Aim of the exercise: Each line in the material below, starting at the one with "Group / Health" and ending at the one with "mortgage solicitation activity or loan", is to be reproduced exactly; no picture is to be copied.

Records to process:
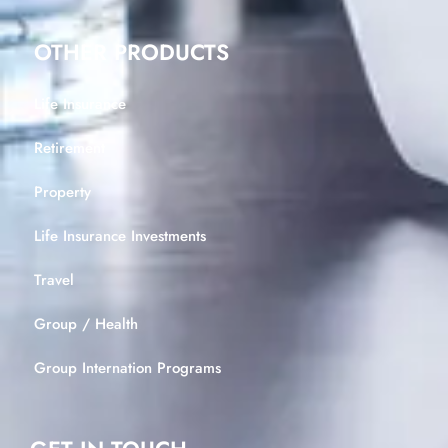
OTHER PRODUCTS
Life Insurance
Retirement
Property
Life Insurance Investments
Travel
Group / Health
Group Internation Programs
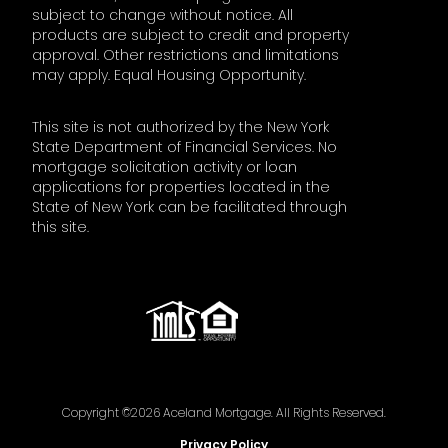
subject to change without notice. All
products are subject to credit and property
approval. Other restrictions and limitations
may apply. Equal Housing Opportunity.
This site is not authorized by the New York
State Department of Financial Services. No
mortgage solicitation activity or loan
applications for properties located in the
State of New York can be facilitated through
this site.
Copyright ©2026 Aceland Mortgage. All Rights Reserved.
Privacy Policy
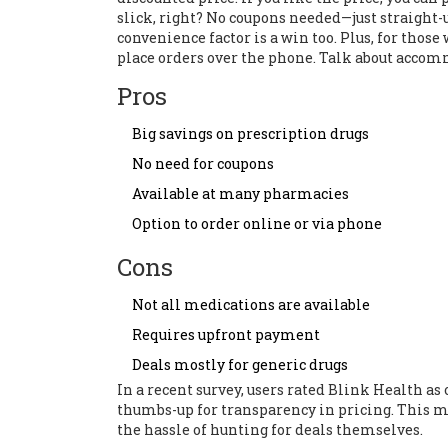
slick, right? No coupons needed—just straight
convenience factor is a win too. Plus, for thos
place orders over the phone. Talk about acco
Pros
Big savings on prescription drugs
No need for coupons
Available at many pharmacies
Option to order online or via phone
Cons
Not all medications are available
Requires upfront payment
Deals mostly for generic drugs
In a recent survey, users rated Blink Health as o
thumbs-up for transparency in pricing. This mak
the hassle of hunting for deals themselves.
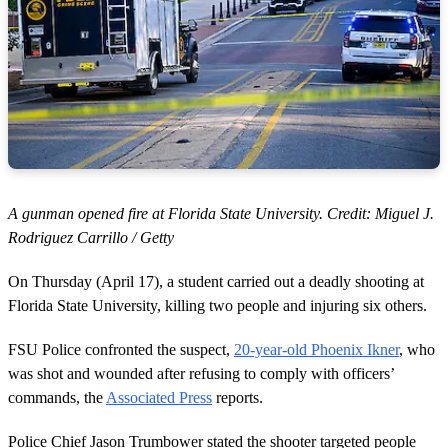
A gunman opened fire at Florida State University. Credit: Miguel J.
Rodriguez Carrillo / Getty
On Thursday (April 17), a student carried out a deadly shooting at
Florida State University, killing two people and injuring six others.
FSU Police confronted the suspect,
20-year-old Phoenix Ikner
, who
was shot and wounded after refusing to comply with officers’
commands, the
Associated Press
reports.
Police Chief Jason Trumbower stated the shooter targeted people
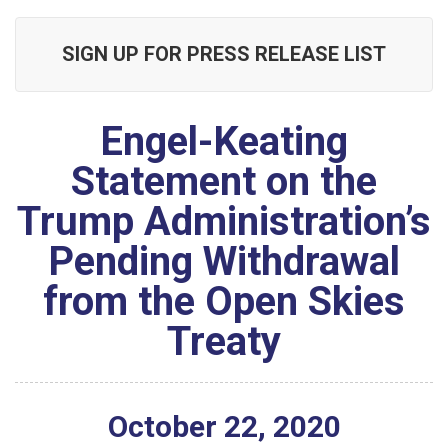
SIGN UP FOR PRESS RELEASE LIST
Engel-Keating
Statement on the
Trump Administration’s
Pending Withdrawal
from the Open Skies
Treaty
October
22
,
2020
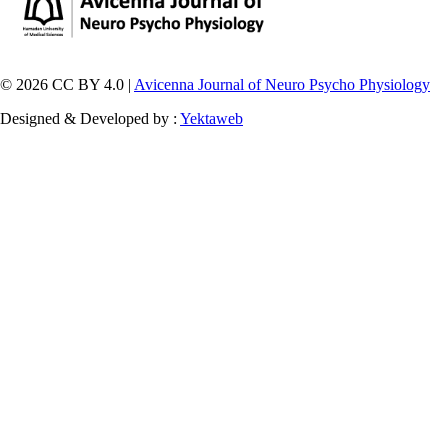
© 2026 CC BY 4.0 |
Avicenna Journal of Neuro Psycho Physiology
Designed & Developed by :
Yektaweb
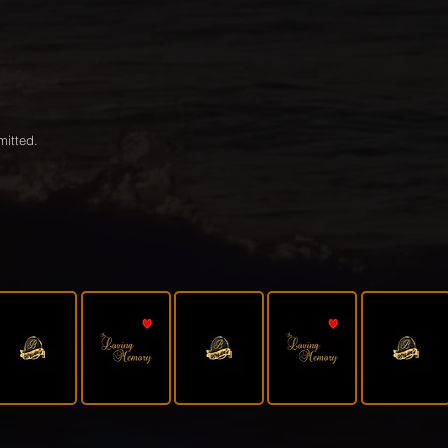
mitted.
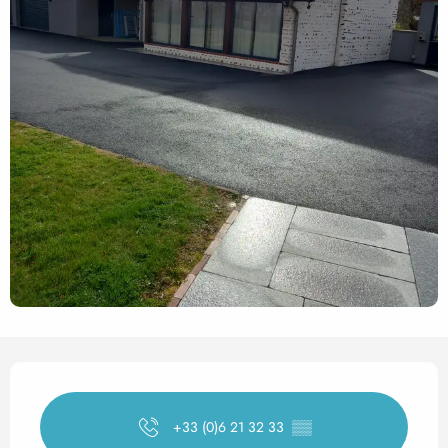
Opening hours & contact det
+33 (0)6 21 32 33
▒▒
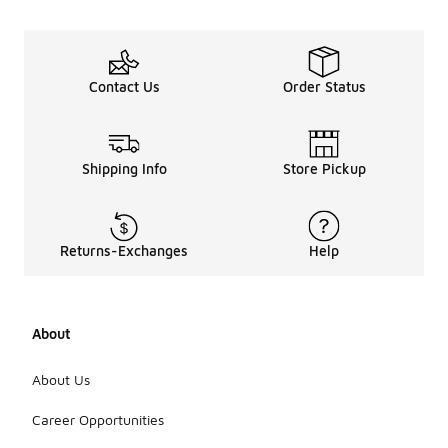
Contact Us
Order Status
Shipping Info
Store Pickup
Returns-Exchanges
Help
About
About Us
Career Opportunities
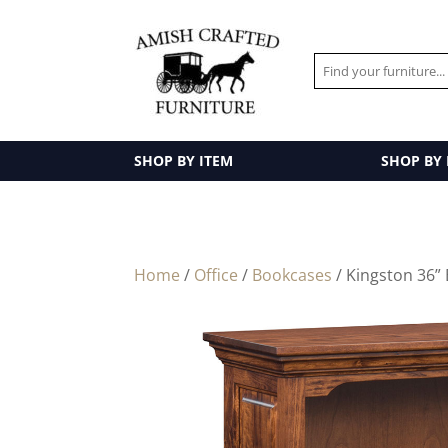
SHOP BY ITEM
SHOP BY
Home
/
Office
/
Bookcases
/ Kingston 36”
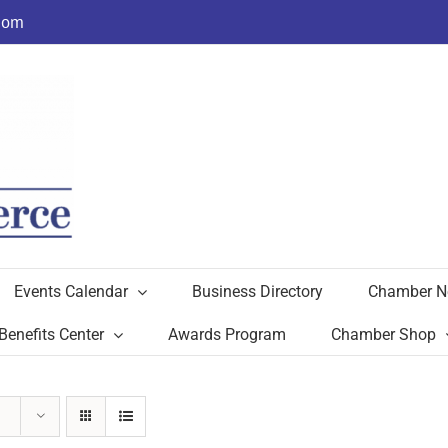
com
Events Calendar
Business Directory
Chamber N
Benefits Center
Awards Program
Chamber Shop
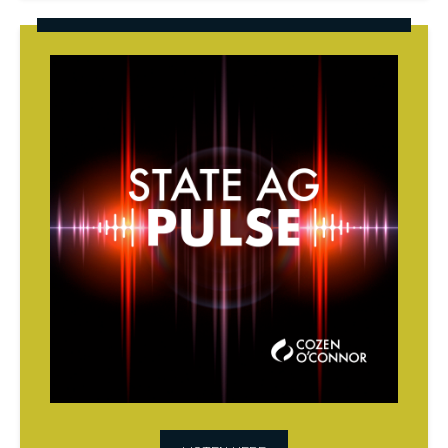
State
AG
Pulse
Podcast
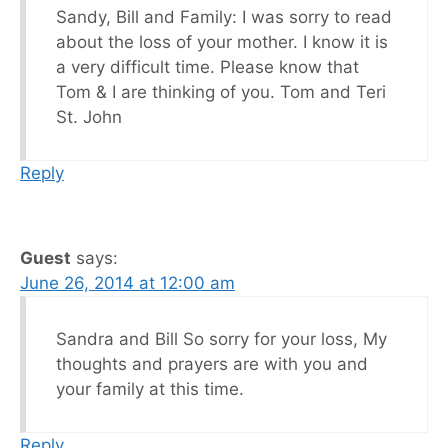
Sandy, Bill and Family: I was sorry to read
about the loss of your mother. I know it is
a very difficult time. Please know that
Tom & I are thinking of you. Tom and Teri
St. John
Reply
Guest
says:
June 26, 2014 at 12:00 am
Sandra and Bill So sorry for your loss, My
thoughts and prayers are with you and
your family at this time.
Reply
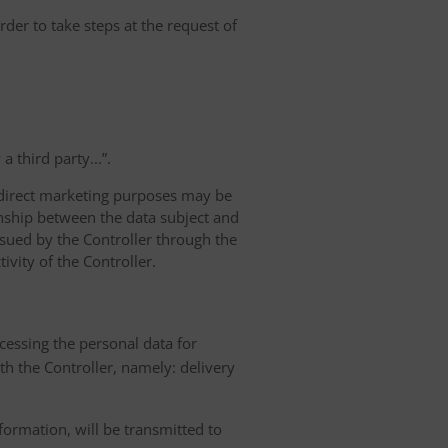
rder to take steps at the request of
 third party...”.
r direct marketing purposes may be
ionship between the data subject and
ursued by the Controller through the
ivity of the Controller.
ocessing the personal data for
th the Controller, namely: delivery
nformation, will be transmitted to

Expected answer:
Group / Health
Group Internation Programs
subject to change without notice. All
products are subject to credit and property
approval. Other restrictions and limitations
may apply. Equal Housing Opportunity.
This site is not authorized by the New York
State Department of Financial Services. No
mortgage solicitation activity or loan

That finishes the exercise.